Clean Data

#datafriday

I was going to have an awesome post for you today, showing you how to import, and slice-and-dice data. But I couldn’t make it work. The data that I was working with wasn’t in the right format. My database wouldn’t accept it, and my opportunity to analyze died before I could even get started.

My experience highlights the reality that when working with data, the hardest part is not drawing insights from the data. The most challenging leg of the journey is to get the right data into the right place so that you can start to ask the right questions from the data. Once you can ask the right questions, the insights are relatively easy to find

It is reported that data scientists spend 80% of their time cleaning their data. The rest of the time is spent on analyzing, reporting, and looking for additional data that can add value to what you have learned. 

Data Cleaning

Once you have your data file and you are ready to do something with it, here are a few things that you have to consider to make sure that your dataset is complete.

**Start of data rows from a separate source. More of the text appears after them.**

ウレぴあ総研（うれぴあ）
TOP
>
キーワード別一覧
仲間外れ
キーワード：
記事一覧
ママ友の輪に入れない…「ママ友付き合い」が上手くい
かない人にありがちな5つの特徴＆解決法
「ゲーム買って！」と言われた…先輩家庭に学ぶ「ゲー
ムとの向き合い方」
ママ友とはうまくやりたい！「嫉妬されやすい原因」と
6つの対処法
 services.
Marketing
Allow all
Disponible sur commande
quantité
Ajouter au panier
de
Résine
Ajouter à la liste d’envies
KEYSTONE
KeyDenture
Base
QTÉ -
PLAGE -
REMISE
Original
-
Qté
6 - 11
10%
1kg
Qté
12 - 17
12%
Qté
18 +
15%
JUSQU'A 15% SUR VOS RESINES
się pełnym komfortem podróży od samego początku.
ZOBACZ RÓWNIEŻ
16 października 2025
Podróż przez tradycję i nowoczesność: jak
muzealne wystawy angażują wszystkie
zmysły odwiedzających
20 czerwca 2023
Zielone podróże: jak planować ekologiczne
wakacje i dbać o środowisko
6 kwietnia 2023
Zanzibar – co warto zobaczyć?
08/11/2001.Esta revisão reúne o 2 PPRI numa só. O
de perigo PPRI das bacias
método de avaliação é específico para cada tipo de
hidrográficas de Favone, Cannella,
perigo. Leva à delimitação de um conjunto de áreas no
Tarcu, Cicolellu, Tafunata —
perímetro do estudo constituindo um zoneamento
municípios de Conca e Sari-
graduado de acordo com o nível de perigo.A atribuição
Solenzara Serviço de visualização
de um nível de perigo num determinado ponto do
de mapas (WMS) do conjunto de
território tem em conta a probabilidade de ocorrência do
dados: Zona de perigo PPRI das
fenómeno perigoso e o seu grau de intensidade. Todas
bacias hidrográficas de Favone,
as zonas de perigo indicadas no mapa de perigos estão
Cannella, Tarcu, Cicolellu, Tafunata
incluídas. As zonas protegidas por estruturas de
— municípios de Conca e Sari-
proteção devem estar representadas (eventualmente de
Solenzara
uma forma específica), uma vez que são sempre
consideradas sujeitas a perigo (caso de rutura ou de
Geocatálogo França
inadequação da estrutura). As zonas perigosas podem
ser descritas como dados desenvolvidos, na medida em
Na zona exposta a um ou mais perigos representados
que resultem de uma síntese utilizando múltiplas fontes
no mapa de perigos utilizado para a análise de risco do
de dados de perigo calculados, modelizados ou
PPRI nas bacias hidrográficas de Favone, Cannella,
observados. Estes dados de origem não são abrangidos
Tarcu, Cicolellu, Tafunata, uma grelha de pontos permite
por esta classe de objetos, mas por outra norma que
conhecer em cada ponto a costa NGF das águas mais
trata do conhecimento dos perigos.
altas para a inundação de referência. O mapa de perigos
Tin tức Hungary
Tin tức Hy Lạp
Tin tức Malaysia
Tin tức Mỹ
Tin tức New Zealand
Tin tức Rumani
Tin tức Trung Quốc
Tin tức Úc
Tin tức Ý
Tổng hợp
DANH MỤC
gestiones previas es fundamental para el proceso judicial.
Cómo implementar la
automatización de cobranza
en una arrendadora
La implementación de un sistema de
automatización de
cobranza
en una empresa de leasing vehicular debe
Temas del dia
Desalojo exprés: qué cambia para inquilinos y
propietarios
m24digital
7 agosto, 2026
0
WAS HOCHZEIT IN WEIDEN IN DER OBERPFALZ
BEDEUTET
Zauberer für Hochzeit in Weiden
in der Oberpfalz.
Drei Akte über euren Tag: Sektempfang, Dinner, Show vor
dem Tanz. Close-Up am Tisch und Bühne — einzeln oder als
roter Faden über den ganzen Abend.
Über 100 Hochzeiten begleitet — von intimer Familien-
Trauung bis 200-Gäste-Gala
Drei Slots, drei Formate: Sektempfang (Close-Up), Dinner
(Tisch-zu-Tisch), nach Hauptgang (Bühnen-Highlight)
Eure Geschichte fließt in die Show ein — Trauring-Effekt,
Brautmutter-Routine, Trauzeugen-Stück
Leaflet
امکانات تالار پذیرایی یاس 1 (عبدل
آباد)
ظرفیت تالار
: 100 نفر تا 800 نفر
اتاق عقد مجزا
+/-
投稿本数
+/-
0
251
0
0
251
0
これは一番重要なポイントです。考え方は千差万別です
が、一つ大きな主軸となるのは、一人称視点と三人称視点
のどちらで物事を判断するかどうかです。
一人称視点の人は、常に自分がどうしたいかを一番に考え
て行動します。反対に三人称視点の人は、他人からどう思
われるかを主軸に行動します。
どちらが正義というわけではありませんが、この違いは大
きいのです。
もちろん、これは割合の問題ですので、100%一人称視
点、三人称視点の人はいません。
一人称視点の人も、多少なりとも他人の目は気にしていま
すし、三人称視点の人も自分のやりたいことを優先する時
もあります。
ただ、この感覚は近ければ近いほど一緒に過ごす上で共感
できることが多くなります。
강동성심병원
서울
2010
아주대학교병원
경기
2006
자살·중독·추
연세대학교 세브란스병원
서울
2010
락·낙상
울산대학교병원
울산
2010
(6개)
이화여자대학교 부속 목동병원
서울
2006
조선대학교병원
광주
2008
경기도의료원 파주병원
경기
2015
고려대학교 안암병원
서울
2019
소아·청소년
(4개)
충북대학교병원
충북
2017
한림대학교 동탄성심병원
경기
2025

  1. File type and encoding. If you have UTF-16 encoding, but your database is expecting ISO-8995-1, you may find yourself with odd-looking data. Or it’s possible that you won’t even be able to move the data to the new location.
  2. Missing data pieces. Are there pieces of data for every field and every row. Are each of the rows the same number of pieces of data. If you have inconsistent columns, it isn’t a problem – you will need to make sure that the right data is aligned with the correct label (column heading.) 
  3. Inconsistent data. Is a piece of data sometimes an integer (with no decimals) and sometimes a number with up to 3 decimal points? What does your database do with the numbers if they don’t have any decimal points? What happens when you sum or average those numbers, will it give you an integer, or go to the highest number of decimal points? Knowing how your system handles inconsistent data, and what the inconsistent data represents is essential to know before you start your analysis.  
  4. The right data type defined for each column. An employee number field might start off looking like a number, but further down you may run into the convention of lettering individual employees (e.g. 10001A, 10001B.) If you try to treat the letters like numbers, the data might disappear, or your queries may fail. Be sure that you have the right data types associated with each collumn so that you can get the best results when you are pulling that type of data. 

There are many other considerations to think about when you have data that you will be analyzing. Once you know that you have accurate, consistent, and relevant data, you can start to look for the insights that will move you forward.